Assignment: Transcribe the data below exactly, but only from the line containing "contributions to reduce your" through its final line, both included.

:::

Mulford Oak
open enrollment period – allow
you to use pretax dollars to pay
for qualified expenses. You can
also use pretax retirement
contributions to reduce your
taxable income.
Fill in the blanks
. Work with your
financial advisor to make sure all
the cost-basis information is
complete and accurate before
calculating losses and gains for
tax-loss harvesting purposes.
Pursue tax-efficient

:::

Solution to the exercise:
contributions to reduce your
taxable income.
Fill in the blanks
. Work with your
financial advisor to make sure all
the cost-basis information is
complete and accurate before
calculating losses and gains for
tax-loss harvesting purposes.
Pursue tax-efficient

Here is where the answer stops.